Question Answer
squad1
SQuAD1 load function
- mindnlp.dataset.question_answer.squad1.SQuAD1(root: str = '/home/docs/checkouts/readthedocs.org/user_builds/mindnlpdoc/checkouts/latest/docs/.mindnlp', split: Union[Tuple[str], str] = ('train', 'dev'), proxies=None)[source]
Load the SQuAD1 dataset
- Parameters:
root (str) – Directory where the datasets are saved.
split (str|Tuple[str]) – Split or splits to be returned. Default:(‘train’,’dev’).
proxies (dict) – a dict to identify proxies,for example: {“https”: “https://127.0.0.1:7890”}.
- Returns:
datasets_list (list) -A list of loaded datasets. If only one type of dataset is specified,such as ‘trian’, this dataset is returned instead of a list of datasets.
- Raises:
TypeError – If root is not a string.
TypeError – If split is not a string or Tuple[str].
Examples
>>> root = "~/.mindnlp" >>> split = ('train', 'dev') >>> dataset_train, dataset_dev = SQuAD1(root, split) >>> train_iter = dataset_train.create_tuple_iterator() >>> print(next(train_iter)) {'context': Tensor(shape=[], dtype=String, value= 'Architecturally, \ the school has a Catholic character.
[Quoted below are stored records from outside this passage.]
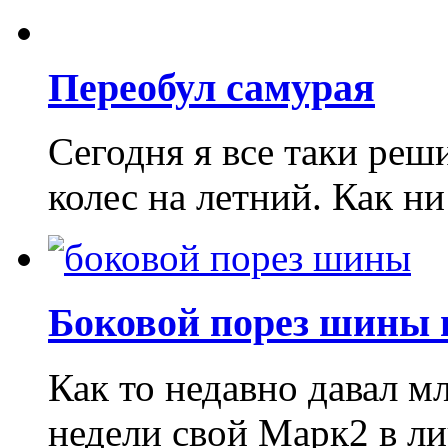
Переобул самурая
Сегодня я все таки реш
колес на летний. Как ни к
Боковой порез шины 
Как то недавно давал м
недели свой Марк2 в лич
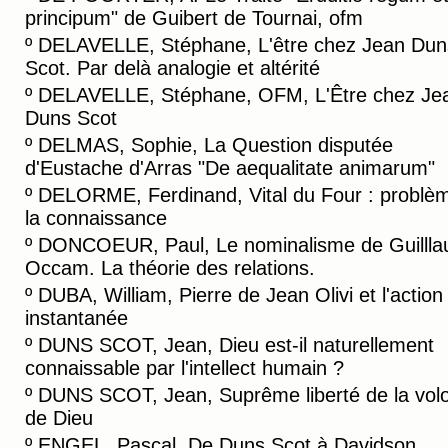
principum" de Guibert de Tournai, ofm
º
DELAVELLE, Stéphane, L'être chez Jean Dun
Scot. Par delà analogie et altérité
º
DELAVELLE, Stéphane, OFM, L'Être chez Je
Duns Scot
º
DELMAS, Sophie, La Question disputée
d'Eustache d'Arras "De aequalitate animarum"
º
DELORME, Ferdinand, Vital du Four : problè
la connaissance
º
DONCOEUR, Paul, Le nominalisme de Guilll
Occam. La théorie des relations.
º
DUBA, William, Pierre de Jean Olivi et l'action
instantanée
º
DUNS SCOT, Jean, Dieu est-il naturellement
connaissable par l'intellect humain ?
º
DUNS SCOT, Jean, Suprême liberté de la vol
de Dieu
º
ENGEL, Pascal, De Duns Scot à Davidson.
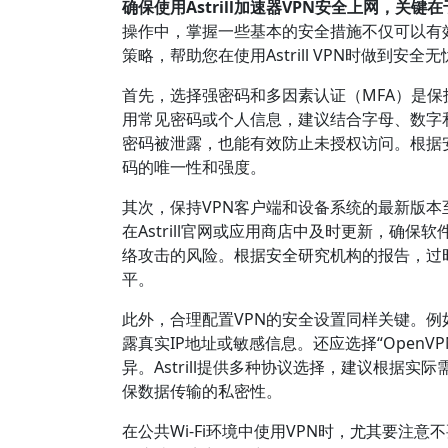
确保使用Astrill加速器VPN安全上网，
操作中，掌握一些基本的安全措施不仅可以有
策略，帮助您在使用Astrill VPN时做到安全无
首先，选择强密码和多因素认证（MFA）是保护
用常见密码或个人信息，建议结合字母、数字
密码被泄露，也能有效防止未授权访问。根据
码的唯一性和强度。
其次，保持VPN客户端和设备系统的最新版
在Astrill官网或应用商店中及时更新，确
络攻击的风险。根据安全研究机构的报告，过
平。
此外，合理配置VPN的安全设置同样关键。例如，启
露真实IP地址或敏感信息。还应选择“OpenVP
异。Astrill提供多种协议选择，建议根据
保数据传输的私密性。
在公共Wi-Fi环境中使用VPN时，尤其要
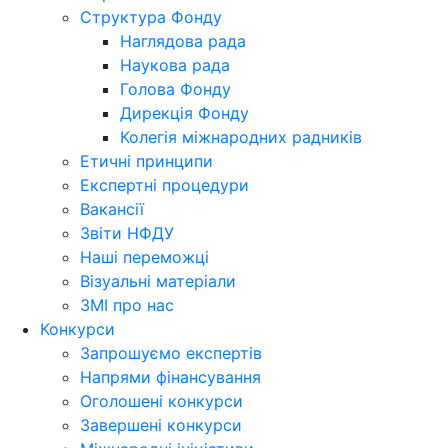
Структура Фонду
Наглядова рада
Наукова рада
Голова Фонду
Дирекція Фонду
Колегія міжнародних радників
Етичні принципи
Експертні процедури
Вакансії
Звіти НФДУ
Наші переможці
Візуальні матеріали
ЗМІ про нас
Конкурси
Запрошуємо експертів
Напрями фінансування
Оголошені конкурси
Завершені конкурси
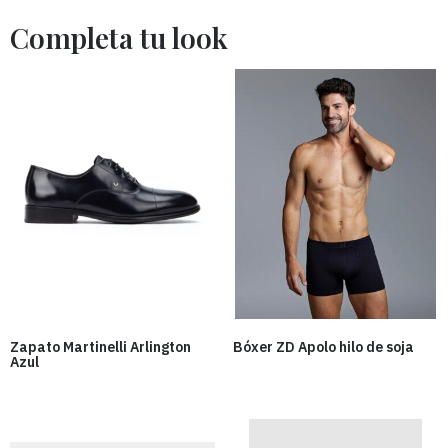
Zapato Martinelli Arlington
Bóxer ZD Apolo hilo de soja
Azul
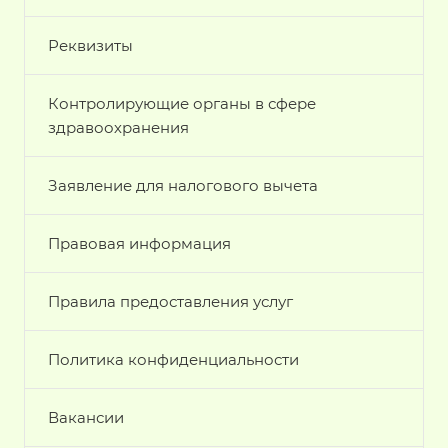
Реквизиты
Контролирующие органы в сфере
здравоохранения
Заявление для налогового вычета
Правовая информация
Правила предоставления услуг
Политика конфиденциальности
Вакансии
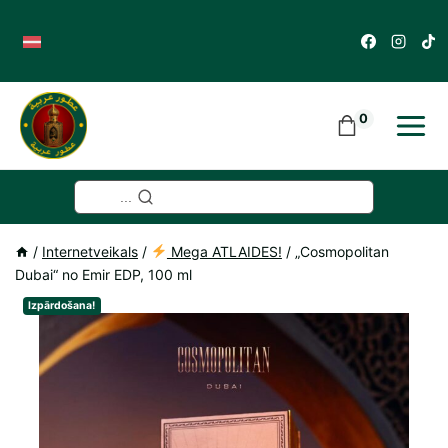
Skip
to
content
0
...
/
Internetveikals
/
Mega ATLAIDES!
/
„Cosmopolitan
Dubai“ no Emir EDP, 100 ml
Izpārdošana!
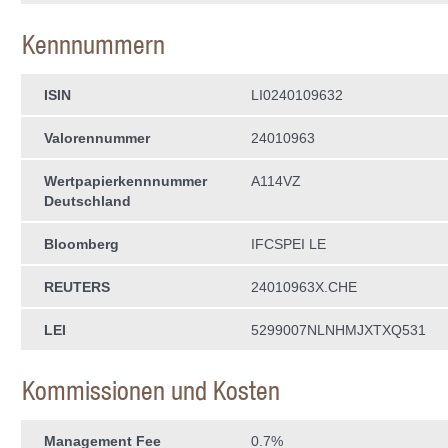
Kennnummern
ISIN
LI0240109632
Valorennummer
24010963
Wertpapierkenn­nummer
A114VZ
Deutschland
Bloomberg
IFCSPEI LE
REUTERS
24010963X.CHE
LEI
5299007NLNHMJXTXQ531
Kommissionen und Kosten
Management Fee
0.7%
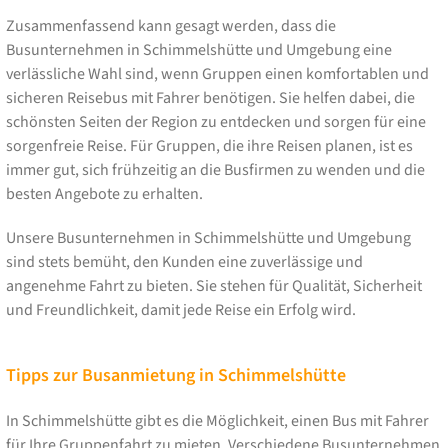
Zusammenfassend kann gesagt werden, dass die
Busunternehmen in Schimmelshütte und Umgebung eine
verlässliche Wahl sind, wenn Gruppen einen komfortablen und
sicheren Reisebus mit Fahrer benötigen. Sie helfen dabei, die
schönsten Seiten der Region zu entdecken und sorgen für eine
sorgenfreie Reise. Für Gruppen, die ihre Reisen planen, ist es
immer gut, sich frühzeitig an die Busfirmen zu wenden und die
besten Angebote zu erhalten.
Unsere Busunternehmen in Schimmelshütte und Umgebung
sind stets bemüht, den Kunden eine zuverlässige und
angenehme Fahrt zu bieten. Sie stehen für Qualität, Sicherheit
und Freundlichkeit, damit jede Reise ein Erfolg wird.
Tipps zur Busanmietung in Schimmelshütte
In Schimmelshütte gibt es die Möglichkeit, einen Bus mit Fahrer
für Ihre Gruppenfahrt zu mieten. Verschiedene Busunternehmen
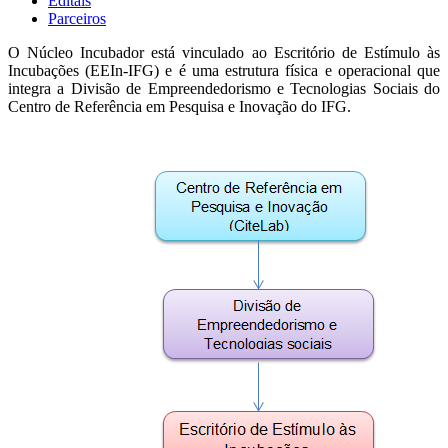
Editais
Parceiros
O Núcleo Incubador está vinculado ao Escritório de Estímulo às
Incubações (EEIn-IFG) e é uma estrutura física e operacional que
integra a Divisão de Empreendedorismo e Tecnologias Sociais do
Centro de Referência em Pesquisa e Inovação do IFG.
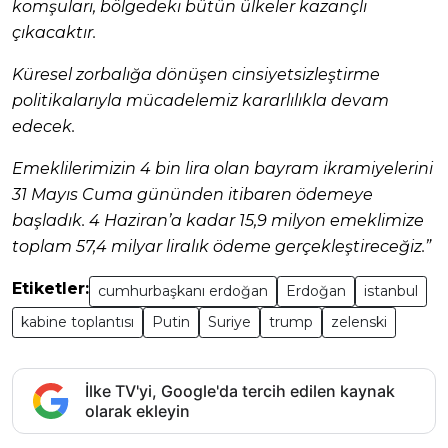
komşuları, bölgedeki bütün ülkeler kazançlı
çıkacaktır.
Küresel zorbalığa dönüşen cinsiyetsizleştirme
politikalarıyla mücadelemiz kararlılıkla devam
edecek.
Emeklilerimizin 4 bin lira olan bayram ikramiyelerini
31 Mayıs Cuma gününden itibaren ödemeye
başladık. 4 Haziran’a kadar 15,9 milyon emeklimize
toplam 57,4 milyar liralık ödeme gerçekleştireceğiz.”
Etiketler:
cumhurbaşkanı erdoğan
Erdoğan
istanbul
kabine toplantısı
Putin
Suriye
trump
zelenski
İlke TV'yi, Google'da tercih edilen kaynak
olarak ekleyin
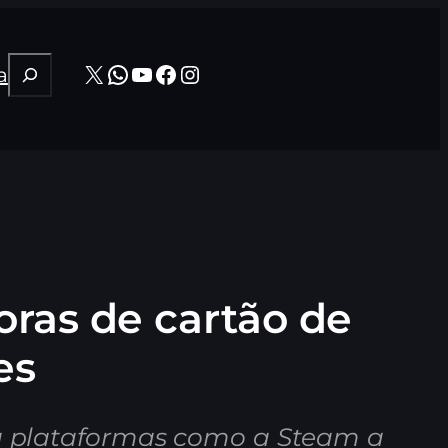
Pesquisar
X
WhatsApp
Youtube
Facebook
Instagram
a
oras de cartão de
es
ça plataformas como a Steam a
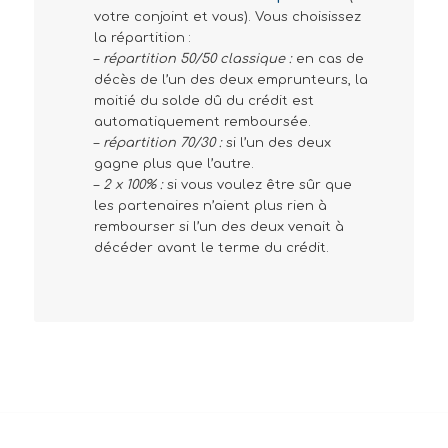
votre conjoint et vous). Vous choisissez
la répartition :
–
répartition 50/50 classique :
en cas de
décès de l’un des deux emprunteurs, la
moitié du solde dû du crédit est
automatiquement remboursée.
–
répartition 70/30 :
si l’un des deux
gagne plus que l’autre.
–
2 x 100% :
si vous voulez être sûr que
les partenaires n’aient plus rien à
rembourser si l’un des deux venait à
décéder avant le terme du crédit.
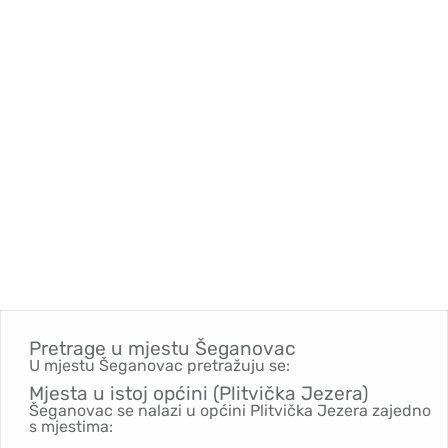
Pretrage u mjestu
Šeganovac
U mjestu Šeganovac pretražuju se:
Mjesta u istoj općini (Plitvička Jezera)
Šeganovac se nalazi u općini Plitvička Jezera zajedno
s mjestima:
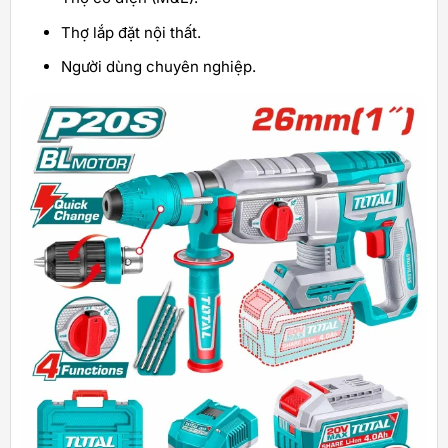
Thợ lắp đặt nội thất.
Người dùng chuyên nghiệp.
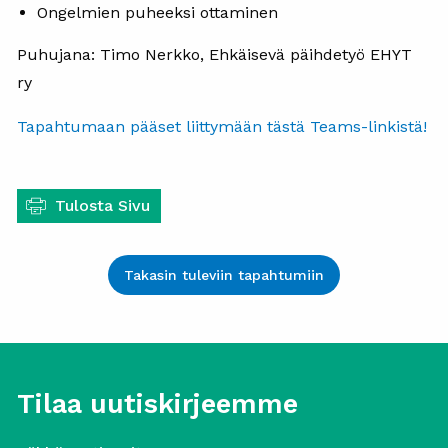
Ongelmien puheeksi ottaminen
Puhujana: Timo Nerkko, Ehkäisevä päihdetyö EHYT
ry
Tapahtumaan pääset liittymään tästä Teams-linkistä!
Tulosta Sivu
Takasin tuleviin tapahtumiin
Tilaa uutiskirjeemme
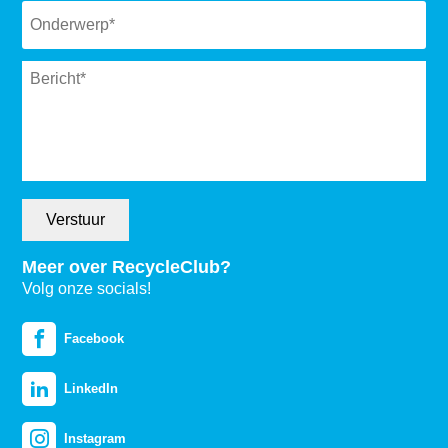
Message
*
Verstuur
Meer over RecycleClub?
Volg onze socials!
Facebook
LinkedIn
Instagram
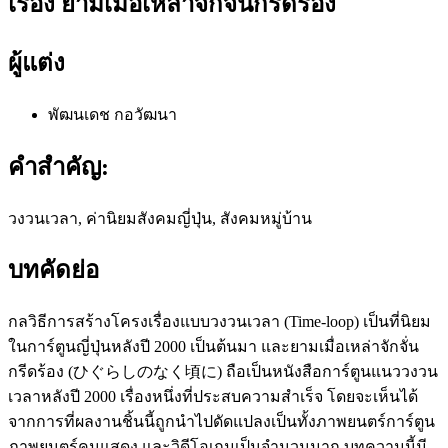
เรื่อง ยามเมื่อเหล่าจักจั่นกรีดร้อง
ผู้แต่ง
พัฒนเดช กอวัฒนา
คำสำคัญ:
วงวนเวลา, ค่านิยมสังคมญี่ปุ่น, สังคมหมู่บ้าน
บทคัดย่อ
กลวิธีการสร้างโครงเรื่องแบบวงวนเวลา (Time-loop) เป็นที่นิยม
ในการ์ตูนญี่ปุ่นหลังปี 2000 เป็นต้นมา และยามเมื่อเหล่าจักจั่น
กรีดร้อง (ひぐらしのなく頃に) ถือเป็นหนังสือการ์ตูนแนววงวน
เวลาหลังปี 2000 เรื่องหนึ่งที่ประสบความสำเร็จ โดยจะเห็นได้
จากการที่ผลงานชิ้นนี้ถูกนำไปดัดแปลงเป็นทั้งภาพยนตร์การ์ตูน
ภาพยนตร์คนแสดง และวิดีโอเกมเป็นจำนวนมาก บทความนี้มี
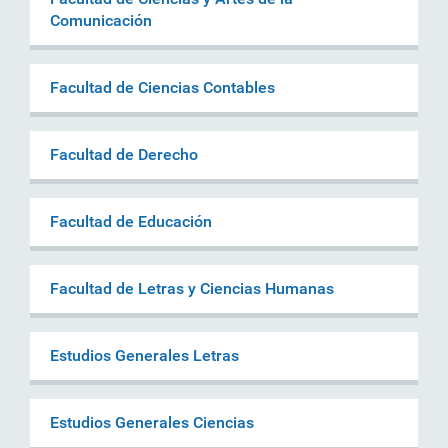
Comunicación
Facultad de Ciencias Contables
Facultad de Derecho
Facultad de Educación
Facultad de Letras y Ciencias Humanas
Estudios Generales Letras
Estudios Generales Ciencias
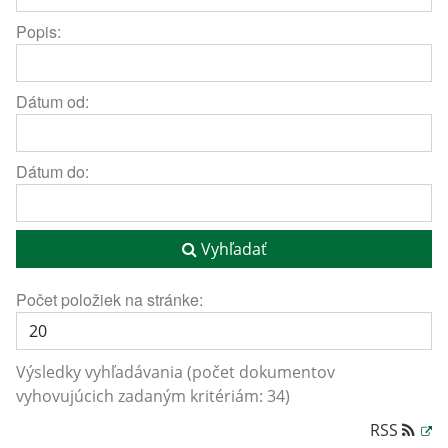
Popis:
Dátum od:
Dátum do:
Vyhľadať
Počet položiek na stránke:
Výsledky vyhľadávania (počet dokumentov
vyhovujúcich zadaným kritériám: 34)
RSS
Atop the Main Building\'s gold dome ...'), 'question': Tensor(shape=[], dtype=String, value= 'To whom did the Virgin Mary allegedly \ appear in 1858 in Lourdes France?'), 'answers': Tensor(shape=[1], dtype=String, value= ['Saint Bernadette Soubirous']), 'answers_start': Tensor(shape=[1], dtype=Int32, value= [515])}
- mindnlp.dataset.question_answer.squad1.SQuAD1_Process(dataset, char_vocab, word_vocab=None, tokenizer=<mindnlp.transforms.tokenizers.basic_tokenizer.BasicTokenizer object>, max_context_len=768, max_question_len=64, max_char_len=48, batch_size=64, drop_remainder=False)[source]
the process of the squad1 dataset
- Parameters:
dataset (GeneratorDataset) – Squad1 dataset.
tokenizer (TextTensorOperation) – Tokenizer you choose to tokenize the text dataset.
word_vocab (Vocab) – Vocabulary object of words, used to store the mapping of the token and index.
char_vocab (Vocab) – Vocabulary object of chars, used to store the mapping of the token and index.
max_context_len (int) – Max length of the context. Default: 768.
max_question_len (int) – Max length of the question. Default: 64.
max_char_len (int) – Max length of the char. Default: 48.
batch_size (int) – The number of rows each batch is created with. Default: 64.
drop_remainder (bool) – When the last batch of data contains a data entry smaller than batch_size, whether to discard the batch and not pass it to the next operation. Default: False.
- Returns:
MapDataset, Squad1 Dataset after process.
- Raises:
TypeError – If word_vocab is not of type text.Vocab.
TypeError – If char_vocab is not of type text.Vocab.
TypeError – If max_context_len is not of type int.
TypeError – If max_question_len is not of type int.
TypeError – If max_char_len is not of type int.
TypeError – If batch_size is not of type int.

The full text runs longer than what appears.